Krylov is a fellow of the American Physical Society, the American Chemical Society, the Royal Society of Chemistry, and the American Association for the Advancement of Science.

=== Professional merit ===
Krylov has served on the editorial boards of numerous peer-review journals, including Annual Review of Physical Chemistry, the Journal of Chemical Physics, the Journal of Physical Chemistry, Chemical Physics Letters, the International Journal of Quantum Chemistry, Physical Chemistry–Chemical Physics, Molecular Physics, and Wires Computational Molecular Science. She has served as a guest editor of special issues of J. Phys. Chem. A honoring Prof. Benny Gerber and Prof. Hanna Reisler, the special issue of Chemical Reviews on Theoretical Modeling of Excited-State Processes, and the special issue of Physical Chemistry–Chemical Physics on Quantum Information Science. Currently, she is an associate editor of the journals Physical Chemistry-Chemical Physics (Royal Society of Chemistry) and Wires Computational Molecular Science (Wiley).

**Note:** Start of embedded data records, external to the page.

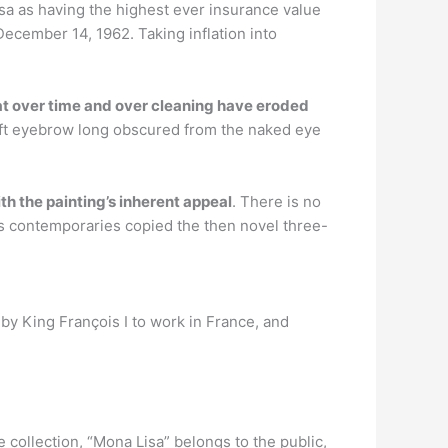
a as having the highest ever insurance value
December 14, 1962. Taking inflation into
at over time and over cleaning have eroded
left eyebrow long obscured from the naked eye
h the painting’s inherent appeal
. There is no
is contemporaries copied the then novel three-
d by King François I to work in France, and
e collection, “Mona Lisa” belongs to the public,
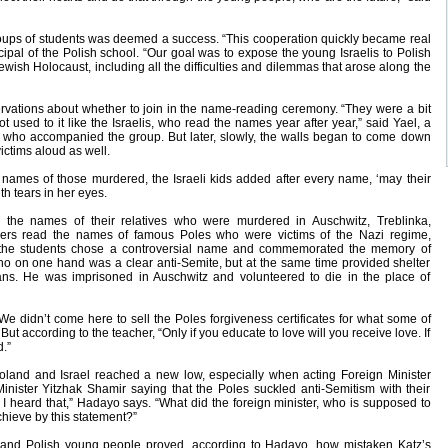
ups of students was deemed a success. “This cooperation quickly became real
ncipal of the Polish school. “Our goal was to expose the young Israelis to Polish
ewish Holocaust, including all the difficulties and dilemmas that arose along the
servations about whether to join in the name-reading ceremony. “They were a bit
used to it like the Israelis, who read the names year after year,” said Yael, a
and who accompanied the group. But later, slowly, the walls began to come down
ictims aloud as well.
 names of those murdered, the Israeli kids added after every name, ‘may their
h tears in her eyes.
 the names of their relatives who were murdered in Auschwitz, Treblinka,
rs read the names of famous Poles who were victims of the Nazi regime,
 the students chose a controversial name and commemorated the memory of
o on one hand was a clear anti-Semite, but at the same time provided shelter
ns. He was imprisoned in Auschwitz and volunteered to die in the place of
We didn’t come here to sell the Poles forgiveness certificates for what some of
ut according to the teacher, “Only if you educate to love will you receive love. If
d.”
 Poland and Israel reached a new low, especially when acting Foreign Minister
inister Yitzhak Shamir saying that the Poles suckled anti-Semitism with their
I heard that,” Hadayo says. “What did the foreign minister, who is supposed to
chieve by this statement?”
 and Polish young people proved, according to Hadayo, how mistaken Katz’s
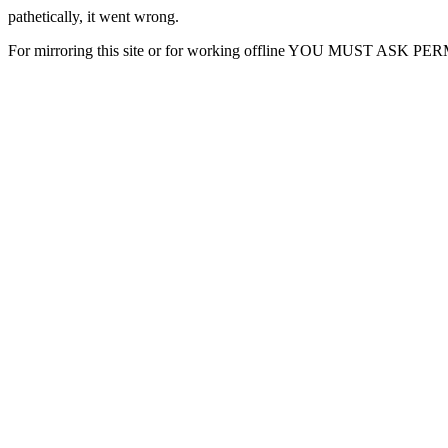
pathetically, it went wrong.
For mirroring this site or for working offline YOU MUST ASK P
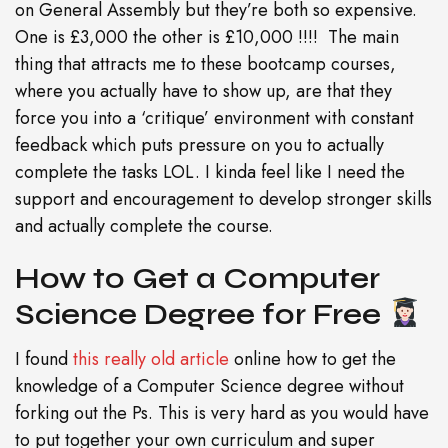
on General Assembly but they’re both so expensive.
One is £3,000 the other is £10,000 !!!! The main
thing that attracts me to these bootcamp courses,
where you actually have to show up, are that they
force you into a ‘critique’ environment with constant
feedback which puts pressure on you to actually
complete the tasks LOL. I kinda feel like I need the
support and encouragement to develop stronger skills
and actually complete the course.
How to Get a Computer
Science Degree for Free
I found
this really old article
online how to get the
knowledge of a Computer Science degree without
forking out the Ps. This is very hard as you would have
to put together your own curriculum and super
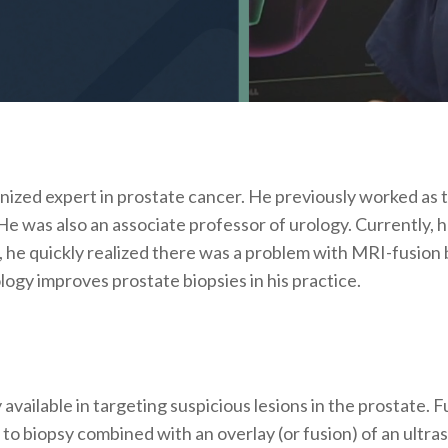
ognized expert in prostate cancer. He previously worked as
e was also an associate professor of urology. Currently, 
 he quickly realized there was a problem with MRI-fusion 
gy improves prostate biopsies in his practice.
available in targeting suspicious lesions in the prostate. F
 to biopsy combined with an overlay (or fusion) of an ultra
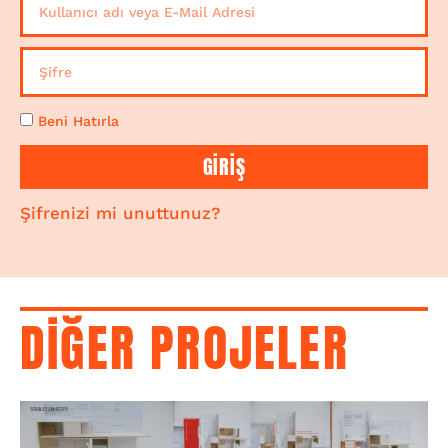
Beni Hatırla
GİRİŞ
Şifrenizi mi unuttunuz?
DİĞER PROJELER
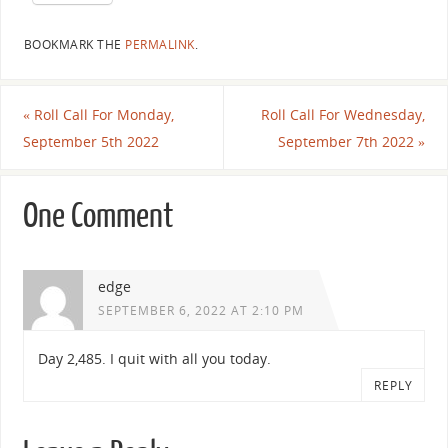
BOOKMARK THE
PERMALINK
.
«
Roll Call For Monday,
Roll Call For Wednesday,
September 5th 2022
September 7th 2022
»
One Comment
edge
SEPTEMBER 6, 2022 AT 2:10 PM
Day 2,485. I quit with all you today.
REPLY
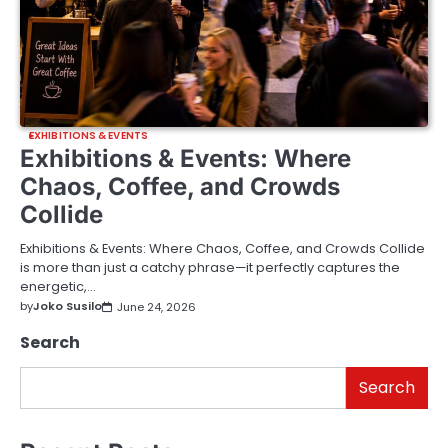
EXHIBITIONS & EVENTS
Exhibitions & Events: Where
Chaos, Coffee, and Crowds
Collide
Exhibitions & Events: Where Chaos, Coffee, and Crowds Collide
is more than just a catchy phrase—it perfectly captures the
energetic,…
by
Joko Susilo
June 24, 2026
Search
Search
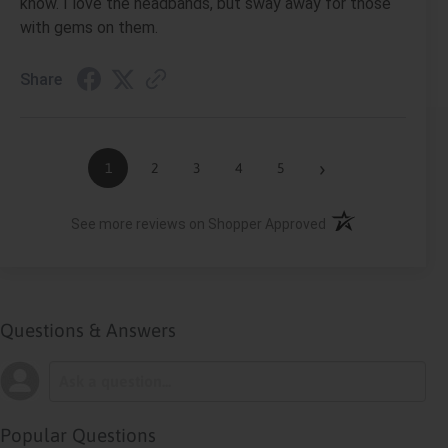
know. I love the headbands, but sway away for those
with gems on them.
Share
›
1
2
3
4
5
(opens in a new ta
See more reviews on Shopper Approved
Questions & Answers
Popular Questions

Krylov has organized numerous symposia and is a board member of WATOC and the International Society for Theoretical Chemical Physics. She is the president of Q-Chem Inc. and a developer of Q-Chem, one of the world's leading ab initio quantum chemistry programs. In addition, she is an elected member of the International Academy of Quantum Molecular Science, the Academia Europaea, and the American Academy of Arts and Sciences.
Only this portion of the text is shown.